Helping El Paso Manage Growing Pains
By 2030, the Office of the State Demographer projects Texas’ population will rise from 25.2 million in 2010 to 33.9 million in 2030. And that growth is not just happening in cities like Austin, Dallas or Houston. It’s happening statewide in urban areas of all sizes.
In the El Paso del Norte region, commutes at peak travel times take up to an hour to cover 20 miles. That means local residents are spending more time in traffic, and their idling vehicles are adding to the region’s air pollution. In fact, the U.S. Environmental Protection Agency (EPA) has declared El Paso a non-attainment area, meaning the region fails to meet the EPA’s air-quality standards and is at risk for losing federal funding until it does.
El Paso’s Metropolitan Planning Organization (MPO) is taking action. The MPO’s planning area covers not only El Paso, but also the nearby rural communities and even parts of New Mexico. Add to that a mountain range extending from the New Mexico border into downtown El Paso, and traffic planning gets complicated pretty fast.
“We’re currently assessing how our transportation system needs to look in the future,” explains Michael Medina, executive director of the El Paso MPO. “To do that, we need to know how people in the region use the different modes—pedestrian, bicycle, transit—as well as how they might feel about using those modes in the future.”

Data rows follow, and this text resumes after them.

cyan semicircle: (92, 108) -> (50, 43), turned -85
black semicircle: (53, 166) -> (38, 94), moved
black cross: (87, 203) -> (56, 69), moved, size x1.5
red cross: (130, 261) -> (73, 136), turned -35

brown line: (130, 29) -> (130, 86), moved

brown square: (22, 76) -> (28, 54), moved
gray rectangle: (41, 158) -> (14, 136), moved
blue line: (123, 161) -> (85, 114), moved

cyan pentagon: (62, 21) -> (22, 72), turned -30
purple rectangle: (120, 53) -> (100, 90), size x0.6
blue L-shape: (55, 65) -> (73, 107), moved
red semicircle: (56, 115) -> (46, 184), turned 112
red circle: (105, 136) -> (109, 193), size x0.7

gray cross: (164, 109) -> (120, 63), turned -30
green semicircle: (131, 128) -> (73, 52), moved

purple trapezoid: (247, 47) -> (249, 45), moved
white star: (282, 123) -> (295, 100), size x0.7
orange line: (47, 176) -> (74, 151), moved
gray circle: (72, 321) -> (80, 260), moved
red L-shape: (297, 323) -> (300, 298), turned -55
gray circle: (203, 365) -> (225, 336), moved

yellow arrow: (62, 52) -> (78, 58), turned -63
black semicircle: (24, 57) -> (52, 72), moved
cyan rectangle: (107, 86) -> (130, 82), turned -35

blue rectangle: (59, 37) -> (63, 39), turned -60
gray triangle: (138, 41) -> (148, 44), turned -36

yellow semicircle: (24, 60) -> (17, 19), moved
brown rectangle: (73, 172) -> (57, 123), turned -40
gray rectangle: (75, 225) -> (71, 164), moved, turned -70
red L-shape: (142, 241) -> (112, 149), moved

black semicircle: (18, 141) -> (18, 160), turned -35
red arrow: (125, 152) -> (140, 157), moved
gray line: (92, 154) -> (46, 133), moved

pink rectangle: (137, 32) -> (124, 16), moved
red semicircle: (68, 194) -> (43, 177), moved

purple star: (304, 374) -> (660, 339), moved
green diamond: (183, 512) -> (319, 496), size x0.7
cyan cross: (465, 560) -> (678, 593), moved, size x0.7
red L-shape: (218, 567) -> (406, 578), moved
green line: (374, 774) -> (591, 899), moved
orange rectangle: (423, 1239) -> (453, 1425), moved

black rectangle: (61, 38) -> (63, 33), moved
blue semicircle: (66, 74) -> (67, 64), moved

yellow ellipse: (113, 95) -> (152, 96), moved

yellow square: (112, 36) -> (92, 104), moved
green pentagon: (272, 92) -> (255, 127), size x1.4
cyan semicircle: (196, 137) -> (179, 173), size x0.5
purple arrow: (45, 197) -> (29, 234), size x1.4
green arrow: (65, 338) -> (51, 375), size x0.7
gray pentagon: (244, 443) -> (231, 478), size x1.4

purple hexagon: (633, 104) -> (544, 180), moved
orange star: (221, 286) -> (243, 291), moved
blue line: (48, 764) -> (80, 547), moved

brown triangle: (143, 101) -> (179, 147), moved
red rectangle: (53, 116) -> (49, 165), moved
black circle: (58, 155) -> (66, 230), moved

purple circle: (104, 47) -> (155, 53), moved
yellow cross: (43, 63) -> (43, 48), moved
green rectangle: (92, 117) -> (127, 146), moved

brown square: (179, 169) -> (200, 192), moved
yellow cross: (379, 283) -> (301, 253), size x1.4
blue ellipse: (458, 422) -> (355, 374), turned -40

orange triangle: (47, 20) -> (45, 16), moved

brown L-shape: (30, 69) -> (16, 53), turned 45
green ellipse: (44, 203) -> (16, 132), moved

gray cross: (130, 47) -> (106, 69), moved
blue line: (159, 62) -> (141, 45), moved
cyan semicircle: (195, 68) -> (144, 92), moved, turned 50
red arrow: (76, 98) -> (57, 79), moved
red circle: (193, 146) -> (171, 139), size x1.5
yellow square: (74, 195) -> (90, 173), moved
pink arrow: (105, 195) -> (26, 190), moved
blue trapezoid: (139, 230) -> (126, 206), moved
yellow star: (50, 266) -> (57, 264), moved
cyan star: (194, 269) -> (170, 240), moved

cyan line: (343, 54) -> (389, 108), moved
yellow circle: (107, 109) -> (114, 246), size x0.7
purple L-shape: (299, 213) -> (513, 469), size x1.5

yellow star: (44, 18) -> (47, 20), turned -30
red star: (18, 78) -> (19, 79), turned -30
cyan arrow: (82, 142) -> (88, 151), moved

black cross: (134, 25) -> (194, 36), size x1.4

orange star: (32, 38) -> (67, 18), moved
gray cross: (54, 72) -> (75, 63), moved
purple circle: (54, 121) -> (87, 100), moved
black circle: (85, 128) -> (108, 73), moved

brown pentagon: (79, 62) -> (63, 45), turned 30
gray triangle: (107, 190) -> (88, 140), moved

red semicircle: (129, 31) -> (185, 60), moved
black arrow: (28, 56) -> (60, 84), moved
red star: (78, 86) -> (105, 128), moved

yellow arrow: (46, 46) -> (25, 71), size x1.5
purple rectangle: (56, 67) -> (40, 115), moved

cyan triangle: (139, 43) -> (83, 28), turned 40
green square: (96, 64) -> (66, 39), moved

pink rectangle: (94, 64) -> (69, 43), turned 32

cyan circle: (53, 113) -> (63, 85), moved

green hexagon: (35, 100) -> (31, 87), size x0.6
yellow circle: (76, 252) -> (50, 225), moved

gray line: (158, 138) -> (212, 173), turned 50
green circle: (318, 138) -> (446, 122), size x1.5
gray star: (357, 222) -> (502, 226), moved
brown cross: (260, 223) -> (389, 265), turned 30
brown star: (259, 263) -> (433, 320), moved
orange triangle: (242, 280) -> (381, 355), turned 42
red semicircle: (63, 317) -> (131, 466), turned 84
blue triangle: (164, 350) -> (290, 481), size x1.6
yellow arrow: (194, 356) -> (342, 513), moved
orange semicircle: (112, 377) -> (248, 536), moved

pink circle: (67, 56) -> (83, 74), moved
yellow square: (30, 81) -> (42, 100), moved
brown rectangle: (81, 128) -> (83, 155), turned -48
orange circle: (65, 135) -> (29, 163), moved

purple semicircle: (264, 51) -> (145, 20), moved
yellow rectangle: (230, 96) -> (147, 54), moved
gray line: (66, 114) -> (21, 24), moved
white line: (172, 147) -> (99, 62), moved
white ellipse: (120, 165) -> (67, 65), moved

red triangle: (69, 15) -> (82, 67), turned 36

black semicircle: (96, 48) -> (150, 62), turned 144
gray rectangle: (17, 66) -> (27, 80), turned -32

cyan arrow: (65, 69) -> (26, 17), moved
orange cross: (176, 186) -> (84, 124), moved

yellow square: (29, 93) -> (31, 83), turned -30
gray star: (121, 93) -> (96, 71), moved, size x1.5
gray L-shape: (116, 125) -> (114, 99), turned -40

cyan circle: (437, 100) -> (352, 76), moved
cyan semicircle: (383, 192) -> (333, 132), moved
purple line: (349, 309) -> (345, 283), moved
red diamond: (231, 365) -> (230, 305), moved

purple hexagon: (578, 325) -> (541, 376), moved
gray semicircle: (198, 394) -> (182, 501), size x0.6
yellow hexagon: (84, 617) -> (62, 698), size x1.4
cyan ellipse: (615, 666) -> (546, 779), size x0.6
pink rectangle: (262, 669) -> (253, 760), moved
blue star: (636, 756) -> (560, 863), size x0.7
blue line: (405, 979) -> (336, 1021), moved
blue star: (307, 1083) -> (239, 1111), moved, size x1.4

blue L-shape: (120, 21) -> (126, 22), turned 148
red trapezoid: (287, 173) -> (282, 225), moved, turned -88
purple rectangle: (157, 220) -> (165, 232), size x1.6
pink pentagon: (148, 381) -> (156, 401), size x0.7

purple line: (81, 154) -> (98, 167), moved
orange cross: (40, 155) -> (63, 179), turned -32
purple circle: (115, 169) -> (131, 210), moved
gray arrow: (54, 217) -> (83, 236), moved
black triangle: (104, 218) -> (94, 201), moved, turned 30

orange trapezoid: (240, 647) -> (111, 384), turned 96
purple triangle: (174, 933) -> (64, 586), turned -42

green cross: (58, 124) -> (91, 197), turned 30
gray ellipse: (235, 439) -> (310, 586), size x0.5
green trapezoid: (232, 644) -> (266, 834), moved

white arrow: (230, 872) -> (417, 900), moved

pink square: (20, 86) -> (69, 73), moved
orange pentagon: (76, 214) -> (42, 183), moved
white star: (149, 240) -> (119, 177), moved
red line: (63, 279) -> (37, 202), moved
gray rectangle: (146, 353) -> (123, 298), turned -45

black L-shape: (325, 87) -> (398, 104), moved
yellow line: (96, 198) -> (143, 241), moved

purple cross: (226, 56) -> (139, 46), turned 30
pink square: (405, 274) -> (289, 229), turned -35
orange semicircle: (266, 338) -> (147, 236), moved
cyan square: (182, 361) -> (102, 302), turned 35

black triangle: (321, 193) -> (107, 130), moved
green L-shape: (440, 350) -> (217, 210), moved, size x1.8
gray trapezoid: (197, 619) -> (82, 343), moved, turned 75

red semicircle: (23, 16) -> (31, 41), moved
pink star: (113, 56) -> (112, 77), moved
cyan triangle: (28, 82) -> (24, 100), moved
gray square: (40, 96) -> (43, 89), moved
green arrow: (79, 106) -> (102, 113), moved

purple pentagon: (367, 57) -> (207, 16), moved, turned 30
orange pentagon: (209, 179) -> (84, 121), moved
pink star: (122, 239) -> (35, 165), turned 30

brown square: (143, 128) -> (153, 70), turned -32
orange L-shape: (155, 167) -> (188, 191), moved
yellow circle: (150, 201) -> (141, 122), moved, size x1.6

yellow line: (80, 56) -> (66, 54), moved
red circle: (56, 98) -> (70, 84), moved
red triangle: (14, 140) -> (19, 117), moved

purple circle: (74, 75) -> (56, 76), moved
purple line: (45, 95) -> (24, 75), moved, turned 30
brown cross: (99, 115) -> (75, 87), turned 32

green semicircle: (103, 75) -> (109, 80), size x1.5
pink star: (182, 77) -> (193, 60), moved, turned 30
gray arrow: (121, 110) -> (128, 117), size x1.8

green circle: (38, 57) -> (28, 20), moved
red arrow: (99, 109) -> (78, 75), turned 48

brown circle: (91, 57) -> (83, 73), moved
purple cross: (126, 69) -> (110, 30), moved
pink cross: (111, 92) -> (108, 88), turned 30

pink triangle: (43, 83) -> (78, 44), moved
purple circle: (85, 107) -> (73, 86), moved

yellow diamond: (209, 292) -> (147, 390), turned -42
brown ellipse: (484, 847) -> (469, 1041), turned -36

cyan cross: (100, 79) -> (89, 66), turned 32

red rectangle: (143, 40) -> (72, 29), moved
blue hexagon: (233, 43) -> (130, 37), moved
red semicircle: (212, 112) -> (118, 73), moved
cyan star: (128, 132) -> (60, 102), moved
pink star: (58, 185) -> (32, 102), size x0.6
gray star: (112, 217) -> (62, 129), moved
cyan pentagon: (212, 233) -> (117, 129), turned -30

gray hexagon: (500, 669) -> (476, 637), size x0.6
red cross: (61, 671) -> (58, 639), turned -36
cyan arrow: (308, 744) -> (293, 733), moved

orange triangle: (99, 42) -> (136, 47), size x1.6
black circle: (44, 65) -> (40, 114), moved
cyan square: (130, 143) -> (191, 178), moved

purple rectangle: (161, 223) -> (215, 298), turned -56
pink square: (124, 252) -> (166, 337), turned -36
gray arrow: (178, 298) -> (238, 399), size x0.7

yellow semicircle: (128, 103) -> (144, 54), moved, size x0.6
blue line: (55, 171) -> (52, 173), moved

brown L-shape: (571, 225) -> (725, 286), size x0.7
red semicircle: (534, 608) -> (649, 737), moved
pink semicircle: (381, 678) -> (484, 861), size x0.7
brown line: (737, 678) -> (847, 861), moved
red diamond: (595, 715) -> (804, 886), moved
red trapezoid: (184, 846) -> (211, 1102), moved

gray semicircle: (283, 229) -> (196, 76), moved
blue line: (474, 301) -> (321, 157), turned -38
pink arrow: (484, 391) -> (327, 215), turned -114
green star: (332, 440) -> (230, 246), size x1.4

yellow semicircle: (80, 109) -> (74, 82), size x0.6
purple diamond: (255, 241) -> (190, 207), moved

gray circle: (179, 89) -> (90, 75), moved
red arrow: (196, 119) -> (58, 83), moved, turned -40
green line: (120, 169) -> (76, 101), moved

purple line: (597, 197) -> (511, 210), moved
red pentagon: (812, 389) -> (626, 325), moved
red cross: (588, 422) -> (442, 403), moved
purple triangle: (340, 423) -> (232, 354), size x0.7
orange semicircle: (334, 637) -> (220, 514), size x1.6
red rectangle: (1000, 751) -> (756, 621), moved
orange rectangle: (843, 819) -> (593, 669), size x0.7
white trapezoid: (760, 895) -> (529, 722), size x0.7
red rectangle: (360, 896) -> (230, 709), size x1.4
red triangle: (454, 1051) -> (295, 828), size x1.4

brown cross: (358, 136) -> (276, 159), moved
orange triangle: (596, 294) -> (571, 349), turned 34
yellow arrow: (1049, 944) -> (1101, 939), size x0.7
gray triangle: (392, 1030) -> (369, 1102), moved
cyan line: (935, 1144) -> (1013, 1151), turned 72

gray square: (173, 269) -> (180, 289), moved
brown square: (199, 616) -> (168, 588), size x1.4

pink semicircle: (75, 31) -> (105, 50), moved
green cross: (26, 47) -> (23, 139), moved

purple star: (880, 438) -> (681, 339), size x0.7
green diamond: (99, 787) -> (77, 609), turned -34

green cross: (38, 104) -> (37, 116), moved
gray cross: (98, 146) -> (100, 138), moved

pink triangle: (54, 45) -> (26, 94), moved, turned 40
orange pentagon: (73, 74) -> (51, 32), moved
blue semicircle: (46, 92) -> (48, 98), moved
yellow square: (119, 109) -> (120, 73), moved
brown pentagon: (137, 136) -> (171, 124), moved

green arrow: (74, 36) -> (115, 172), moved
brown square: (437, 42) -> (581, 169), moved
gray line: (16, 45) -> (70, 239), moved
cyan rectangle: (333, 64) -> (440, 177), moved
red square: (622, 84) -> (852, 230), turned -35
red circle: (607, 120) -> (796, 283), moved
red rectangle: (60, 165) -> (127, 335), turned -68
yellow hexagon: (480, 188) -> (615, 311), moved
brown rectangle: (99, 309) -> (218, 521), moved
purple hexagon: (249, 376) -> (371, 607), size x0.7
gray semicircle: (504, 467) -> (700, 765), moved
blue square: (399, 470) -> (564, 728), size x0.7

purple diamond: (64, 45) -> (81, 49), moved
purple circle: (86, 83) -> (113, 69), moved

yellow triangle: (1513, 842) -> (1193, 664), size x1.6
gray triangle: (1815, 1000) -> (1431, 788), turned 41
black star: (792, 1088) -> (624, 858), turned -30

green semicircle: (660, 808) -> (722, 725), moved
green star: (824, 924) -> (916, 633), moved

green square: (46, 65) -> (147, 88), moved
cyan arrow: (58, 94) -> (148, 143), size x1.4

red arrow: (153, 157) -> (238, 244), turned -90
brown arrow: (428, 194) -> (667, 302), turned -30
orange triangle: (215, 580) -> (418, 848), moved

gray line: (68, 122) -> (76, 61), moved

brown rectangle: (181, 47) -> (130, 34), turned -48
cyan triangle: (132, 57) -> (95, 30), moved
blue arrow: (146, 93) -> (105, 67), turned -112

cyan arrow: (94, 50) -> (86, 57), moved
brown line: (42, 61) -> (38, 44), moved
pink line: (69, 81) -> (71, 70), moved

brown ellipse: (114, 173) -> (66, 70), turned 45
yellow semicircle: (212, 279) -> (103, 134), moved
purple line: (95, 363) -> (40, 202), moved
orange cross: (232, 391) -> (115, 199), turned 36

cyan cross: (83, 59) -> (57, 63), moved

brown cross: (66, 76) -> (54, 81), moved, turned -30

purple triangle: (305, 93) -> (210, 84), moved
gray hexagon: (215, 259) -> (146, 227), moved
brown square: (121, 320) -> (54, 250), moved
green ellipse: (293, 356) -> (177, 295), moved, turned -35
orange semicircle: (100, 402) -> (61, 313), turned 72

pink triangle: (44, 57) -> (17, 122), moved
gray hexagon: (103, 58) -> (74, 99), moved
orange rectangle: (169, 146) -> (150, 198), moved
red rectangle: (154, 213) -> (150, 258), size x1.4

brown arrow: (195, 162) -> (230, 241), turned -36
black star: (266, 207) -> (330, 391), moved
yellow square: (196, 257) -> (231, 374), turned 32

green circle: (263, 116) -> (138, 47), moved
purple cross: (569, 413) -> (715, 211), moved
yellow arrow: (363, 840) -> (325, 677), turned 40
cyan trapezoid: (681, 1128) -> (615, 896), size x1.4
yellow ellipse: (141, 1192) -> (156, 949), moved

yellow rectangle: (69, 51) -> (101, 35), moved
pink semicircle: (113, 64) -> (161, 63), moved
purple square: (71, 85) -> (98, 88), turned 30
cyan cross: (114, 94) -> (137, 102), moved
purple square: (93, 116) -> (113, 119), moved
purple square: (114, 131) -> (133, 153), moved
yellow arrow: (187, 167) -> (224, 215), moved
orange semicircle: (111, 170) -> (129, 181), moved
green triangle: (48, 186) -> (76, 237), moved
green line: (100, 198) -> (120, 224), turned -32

Researchers at the Texas A&M Transportation Institute’s (TTI’s) Center for Intelligent International Transportation (CIITR) have come up with a new methodology to assist El Paso’s MPO in developing a multimodal plan for the region aimed at decreasing congestion and pollution by encouraging alternate modes of travel.
The TTI team, led by Associate Research Engineer Alfredo Sanchez, collected baseline data related to how local residents currently use the biking, walking and transit modes. Researchers are looking at the level of service (LOS) provided by each of the three modes plus the automobile. By relating the LOSs across modes, they can identify qualitative measurements for assessing each mode’s efficiency relative to the others.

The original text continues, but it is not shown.